The present invention provides a method and apparatus for noise suppression, smoothing a speech spectrum, extracting speech features, speech recognition and training a speech model. Said method of noise suppression is performed by minimum mean-square error estimation, wherein the confluent hyper-geometric function is approximated by a piece-wise linear function, which greatly decreases the computation load while maintains the noise-reduction performance. Moreover, to avoid producing the frequency components of extremely low energy, the present invention smoothes the speech spectrum both in time and frequency axis with geometric sequence weights after minimum mean-square error estimation. Moreover, the present invention balances noise suppression and speech distortion by adjusting the a priori signal-noise-rate.

Description

    CROSS-REFERENCE TO RELATED APPLICATIONS
  • This application is based upon and claims the benefit of priority from prior Chinese Patent Application No. 200610092246.1, filed on Jun. 15, 2006; the entire contents of which are incorporated herein by reference.
  • TECHNICAL FIELD
  • The present invention relates to technology of speech recognition and noise suppression, and technology for smoothing a speech spectrum.
  • TECHNICAL BACKGROUND
  • Prevailing automatic speech recognition (ASR) systems can obtain very high accuracy for clean speech recognition, but their performance will degrade dramatically in noisy environments owing to the mismatch between the acoustic models and the acoustic features.
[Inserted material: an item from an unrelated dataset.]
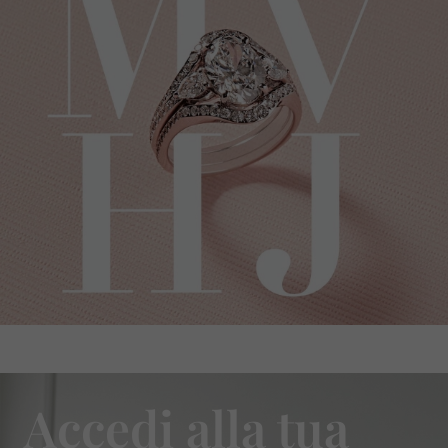
Accedi alla tua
  • Most of the efforts made for noise robustness issue are concentrated on front-end design, in which the aim is to reduce the mismatch in speech feature space. Minimum mean-square error (MMSE) estimation is a speech enhancement algorithm which can effectively suppress the background noise, and consequently improve the signal-to-noise ratio (SNR) of the input signal. The minimum mean-square error estimation has been described in detail, for example, in the article “Speech enhancement using a minimum mean-square error short-time spectral amplitude estimator”, Y. Ephraim and D. Malah, IEEE Trans. Acoustic, Speech, and Signal Processing, Vol. ASSP-32, pp. 1109-1121, 1984. In the article, Short-Time Spectral Amplitude (STSA) is estimated with the MMSE estimation, and a system which estimates with MMSE STSA is proposed, and this system is compared with the widely used system based on Wiener filter and Spectral Subtraction Algorithm. All of which are incorporated herein by reference.
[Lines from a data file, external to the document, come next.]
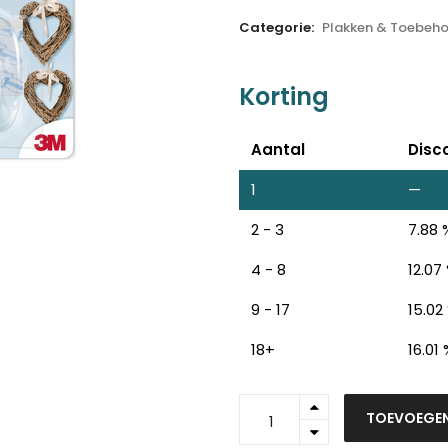
Categorie:
Plakken & Toebeho
Korting
Aantal
Disc
1
—
2 - 3
7.88 
4 - 8
12.07
9 - 17
15.02
18+
16.01
17091CLR
TOEVOEGE
-
Command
  • Applying MMSE estimation in front-end is a promising method to improve the robustness. However, three problems need to be solved in above framework.
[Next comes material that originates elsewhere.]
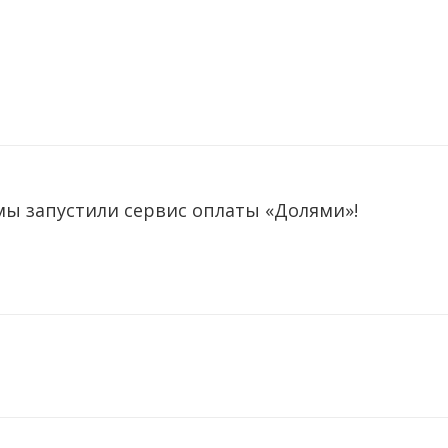
мы запустили сервис оплаты «Долями»!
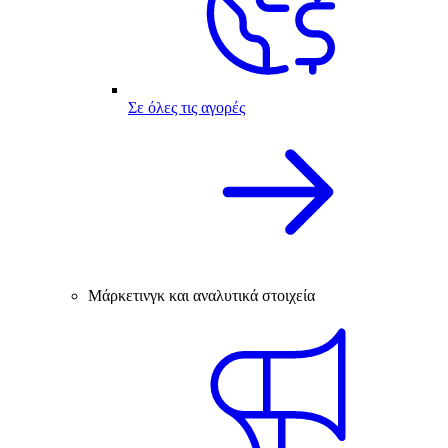
Σε όλες τις αγορές
Μάρκετινγκ και αναλυτικά στοιχεία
  • 1. The calculation of confluent hyper-geometric function (calculated by Taylor series accumulation) leads to a huge computation load.
  • 2. Extremely low energy in frequency bands incurred by over-reduction of interfering noise will cause recognition performance degradation.
  • 3. The strategy in MMSE estimation is usually not optimum for speech recognition.
  • SUMMARY OF THE INVENTION
  • In order to solve the above-mentioned problems in the prior technology, the present invention provides a method and apparatus for noise suppression, smoothing a speech spectrum, extracting speech features, speech recognition and training a speech model.
  • According to an aspect of the present invention, there is provided a method of noise suppression for a noise-included speech spectrum, comprising: performing minimum mean-square error estimation on the noise-included speech spectrum with a noise estimation spectrum, to reduce noise of the noise-included speech spectrum; wherein the confluent hyper-geometric function is replaced with a piece-wise linear function to perform the minimum mean-square error estimation.
  • According to another aspect of the present invention, there is provided a method of noise suppression for a noise-included speech spectrum, comprising: performing minimum mean-square error estimation on the noise-included speech spectrum with an a priori signal-noise-rate to reduce noise of the noise-included speech spectrum; and adjusting the a priori signal-noise-rate to obtain proper noise suppression.
  • According to another aspect of the present invention, there is provided a method for smoothing a speech spectrum, comprising: calculating a weight average of energies of each spectral component of the speech spectrum and its neighboring spectral components with geometric series weights; and adjusting the energy of the spectral component with the weight average calculated.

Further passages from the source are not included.